If another co-worker tells you that Jane is saying bad things about you, you have to ask yourself which person is the problem. It might seem obvious that it's Jane, but what was your coworker's goal in telling you? You can take it as a very nice warning, or it could be to set you up against Jane. Make your evaluation carefully.

If you decide that it was a nice warning, then thank your coworker and go to Jane directly. “Jane, Steve tells me that you have concerns about my presentation style. In the future, feel free to come to me directly with your concerns.”

If you decide that your coworker is trying to set you up against Jane, reply, “Thanks for letting me know.” That's it. The discussion doesn't go any further. You will frustrate your bully coworker because you're not freaking out.

Don't try to suck up to the bully.

It's possible to become part of the bully's inner circle, but the problem with that is, you then become a bully instead of the bullied. While that might make it easier for you to climb the career ladder, it comes at the cost of your integrity. Plus, if you fall out of favor, the bully won't have any qualms about attacking you later on.

Don't overshare.

American culture is pretty open, but when you start a new job and immediately dump all of your baggage at your coworkers' feet, don't be surprised when they throw it back in your face. People can't tease you about what they don't know. You don't have to keep your entire life a secret, but wait until you know people better and can trust them before dumping information.

Ask questions.

“What makes you say that?” is a great question when someone says something snotty. Don't act upset by it, just act confused. Force the bully to keep explaining themselves until they give up and go away.

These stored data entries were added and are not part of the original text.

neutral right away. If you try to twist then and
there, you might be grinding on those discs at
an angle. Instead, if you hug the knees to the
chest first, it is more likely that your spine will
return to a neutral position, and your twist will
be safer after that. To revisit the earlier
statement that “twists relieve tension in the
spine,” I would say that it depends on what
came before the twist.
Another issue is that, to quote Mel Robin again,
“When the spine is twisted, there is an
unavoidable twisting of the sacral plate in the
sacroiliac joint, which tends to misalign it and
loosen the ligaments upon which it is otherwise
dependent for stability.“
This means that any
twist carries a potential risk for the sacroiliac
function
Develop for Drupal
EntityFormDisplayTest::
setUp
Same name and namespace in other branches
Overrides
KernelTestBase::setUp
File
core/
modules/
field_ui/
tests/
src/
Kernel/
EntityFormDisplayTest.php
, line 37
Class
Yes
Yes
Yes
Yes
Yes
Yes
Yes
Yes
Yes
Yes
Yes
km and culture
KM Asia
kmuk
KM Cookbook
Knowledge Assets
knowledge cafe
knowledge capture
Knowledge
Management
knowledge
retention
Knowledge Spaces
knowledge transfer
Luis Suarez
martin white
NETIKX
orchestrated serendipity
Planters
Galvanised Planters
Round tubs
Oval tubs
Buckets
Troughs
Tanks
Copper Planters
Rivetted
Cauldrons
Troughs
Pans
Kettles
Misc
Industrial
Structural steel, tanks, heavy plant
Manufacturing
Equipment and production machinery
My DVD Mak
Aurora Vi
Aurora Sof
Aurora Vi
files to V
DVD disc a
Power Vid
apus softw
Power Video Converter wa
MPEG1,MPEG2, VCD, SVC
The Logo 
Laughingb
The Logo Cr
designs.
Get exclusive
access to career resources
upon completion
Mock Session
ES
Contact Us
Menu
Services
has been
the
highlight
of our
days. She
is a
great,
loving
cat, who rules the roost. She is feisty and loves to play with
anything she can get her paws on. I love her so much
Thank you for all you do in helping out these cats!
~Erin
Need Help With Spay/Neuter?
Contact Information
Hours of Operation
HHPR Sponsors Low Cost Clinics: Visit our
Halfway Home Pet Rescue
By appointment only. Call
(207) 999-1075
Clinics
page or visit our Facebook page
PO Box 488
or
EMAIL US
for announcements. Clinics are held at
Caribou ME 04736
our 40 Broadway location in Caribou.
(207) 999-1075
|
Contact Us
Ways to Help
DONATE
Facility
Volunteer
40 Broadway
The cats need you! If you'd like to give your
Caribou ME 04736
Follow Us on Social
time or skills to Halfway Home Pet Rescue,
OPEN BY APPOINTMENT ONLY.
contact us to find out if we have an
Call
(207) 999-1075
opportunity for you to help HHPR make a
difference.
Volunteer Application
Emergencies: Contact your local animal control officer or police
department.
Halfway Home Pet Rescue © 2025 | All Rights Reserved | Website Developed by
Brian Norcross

“You're shoes are awful!” “Oh, what makes you say that?” “Well, they are out of style!” “How so?” “They're brown, and it's summer!” “Is there a rule about that? Where can I find it?” Just keep going on.

Don't play the victim.

Sometimes sarcastic remarks are just sarcastic. Sometimes criticism is just criticism. Sometimes feedback is plain, run-of-the-mill feedback. Sometimes the person you've identified as a bully isn't actually a bully, but your reaction makes you feel that way.

Sometimes teasing is a sign that you're part of the group. Pay attention to how others react to the same type of teasing. If everyone else is laughing, it may be funny.

There is a difference between mean and funny. Don't confuse the two. You can speak up when the remark is mean, but if it's just funny let it go. Keep in mind that sometimes people say something that is mean but they truly believe it is funny. These are nice people and a one-time correction usually does the trick.

Go to your boss or HR.

If the problem is severe and pervasive, you can get help within the company. Good bosses will stop bullying immediately. Bad ones will let it thrive. A good HR manager will help you learn tricks and tips for handling the bully.

If you choose this route, do so matter-of-factly and not over emotionally. Emotions make you look weak. Feel free to cry when you get home, but keep a straight face at the office.

Seek professional outside help.

If you're always the victim, it's quite possible that you are doing something that others do not do. It will be worth the time and money to sit down with a therapist who can help you learn how to behave differently so that others react differently. 

Many companies have Employee Assistance Programs (EAP) that can refer you for help. Often, the company will cover the cost of the initial visit. It's confidential, so you don't need to worry about your manager finding out.